[EXTRACTED DATA]
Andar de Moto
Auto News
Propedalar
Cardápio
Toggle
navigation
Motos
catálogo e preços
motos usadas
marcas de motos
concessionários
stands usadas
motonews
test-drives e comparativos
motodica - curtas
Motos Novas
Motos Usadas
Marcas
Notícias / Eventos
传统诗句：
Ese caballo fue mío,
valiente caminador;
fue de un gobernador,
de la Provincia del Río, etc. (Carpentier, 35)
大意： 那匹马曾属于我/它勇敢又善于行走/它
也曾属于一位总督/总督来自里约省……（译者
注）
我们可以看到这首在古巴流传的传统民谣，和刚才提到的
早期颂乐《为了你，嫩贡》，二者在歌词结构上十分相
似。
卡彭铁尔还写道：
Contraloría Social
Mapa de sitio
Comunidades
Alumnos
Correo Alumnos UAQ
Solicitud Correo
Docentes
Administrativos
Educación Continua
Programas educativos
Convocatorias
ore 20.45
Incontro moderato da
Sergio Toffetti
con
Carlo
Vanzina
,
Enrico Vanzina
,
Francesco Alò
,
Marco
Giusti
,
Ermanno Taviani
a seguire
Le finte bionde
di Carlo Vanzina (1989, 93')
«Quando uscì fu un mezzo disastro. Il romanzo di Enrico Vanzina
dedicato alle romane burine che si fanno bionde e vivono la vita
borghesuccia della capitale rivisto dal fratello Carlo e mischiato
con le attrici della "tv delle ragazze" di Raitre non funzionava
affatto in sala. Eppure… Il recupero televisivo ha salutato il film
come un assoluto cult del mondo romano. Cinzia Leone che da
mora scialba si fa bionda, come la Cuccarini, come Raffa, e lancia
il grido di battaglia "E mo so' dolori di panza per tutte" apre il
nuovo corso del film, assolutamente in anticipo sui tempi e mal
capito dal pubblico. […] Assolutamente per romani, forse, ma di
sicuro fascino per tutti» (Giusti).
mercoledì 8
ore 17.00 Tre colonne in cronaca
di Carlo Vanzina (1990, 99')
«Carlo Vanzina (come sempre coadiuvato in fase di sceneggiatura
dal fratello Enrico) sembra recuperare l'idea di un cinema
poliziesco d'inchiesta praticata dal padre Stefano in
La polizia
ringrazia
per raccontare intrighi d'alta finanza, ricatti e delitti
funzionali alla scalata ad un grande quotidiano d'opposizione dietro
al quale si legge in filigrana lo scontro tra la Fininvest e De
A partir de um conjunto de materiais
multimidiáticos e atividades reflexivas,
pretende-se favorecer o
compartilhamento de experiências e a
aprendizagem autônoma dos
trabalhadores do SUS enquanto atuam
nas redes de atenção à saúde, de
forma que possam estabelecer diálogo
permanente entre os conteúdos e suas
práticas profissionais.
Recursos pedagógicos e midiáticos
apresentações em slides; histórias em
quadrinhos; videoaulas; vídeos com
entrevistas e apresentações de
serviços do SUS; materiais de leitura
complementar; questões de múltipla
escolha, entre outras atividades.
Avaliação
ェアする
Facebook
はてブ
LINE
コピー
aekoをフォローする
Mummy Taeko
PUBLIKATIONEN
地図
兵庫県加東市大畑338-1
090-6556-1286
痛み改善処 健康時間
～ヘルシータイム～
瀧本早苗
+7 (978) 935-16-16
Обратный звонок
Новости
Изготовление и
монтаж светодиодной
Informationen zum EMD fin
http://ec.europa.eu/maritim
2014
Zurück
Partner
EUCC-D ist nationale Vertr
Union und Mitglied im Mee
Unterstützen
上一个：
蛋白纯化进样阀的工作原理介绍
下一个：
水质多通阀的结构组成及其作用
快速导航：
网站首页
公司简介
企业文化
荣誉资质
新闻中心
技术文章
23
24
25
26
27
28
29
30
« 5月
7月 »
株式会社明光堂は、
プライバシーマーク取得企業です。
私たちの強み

[TASK ITEM] Reproduce only the lines above, starting at the line with "大意： 那匹马曾属于我/它勇敢又善于行走/它" and ending at the line with "nuovo corso del", exactly as written.

[FINISHED EXERCISE]
大意： 那匹马曾属于我/它勇敢又善于行走/它
也曾属于一位总督/总督来自里约省……（译者
注）
我们可以看到这首在古巴流传的传统民谣，和刚才提到的
早期颂乐《为了你，嫩贡》，二者在歌词结构上十分相
似。
卡彭铁尔还写道：
Contraloría Social
Mapa de sitio
Comunidades
Alumnos
Correo Alumnos UAQ
Solicitud Correo
Docentes
Administrativos
Educación Continua
Programas educativos
Convocatorias
ore 20.45
Incontro moderato da
Sergio Toffetti
con
Carlo
Vanzina
,
Enrico Vanzina
,
Francesco Alò
,
Marco
Giusti
,
Ermanno Taviani
a seguire
Le finte bionde
di Carlo Vanzina (1989, 93')
«Quando uscì fu un mezzo disastro. Il romanzo di Enrico Vanzina
dedicato alle romane burine che si fanno bionde e vivono la vita
borghesuccia della capitale rivisto dal fratello Carlo e mischiato
con le attrici della "tv delle ragazze" di Raitre non funzionava
affatto in sala. Eppure… Il recupero televisivo ha salutato il film
come un assoluto cult del mondo romano. Cinzia Leone che da
mora scialba si fa bionda, come la Cuccarini, come Raffa, e lancia
il grido di battaglia "E mo so' dolori di panza per tutte" apre il
nuovo corso del film, assolutamente in anticipo sui tempi e mal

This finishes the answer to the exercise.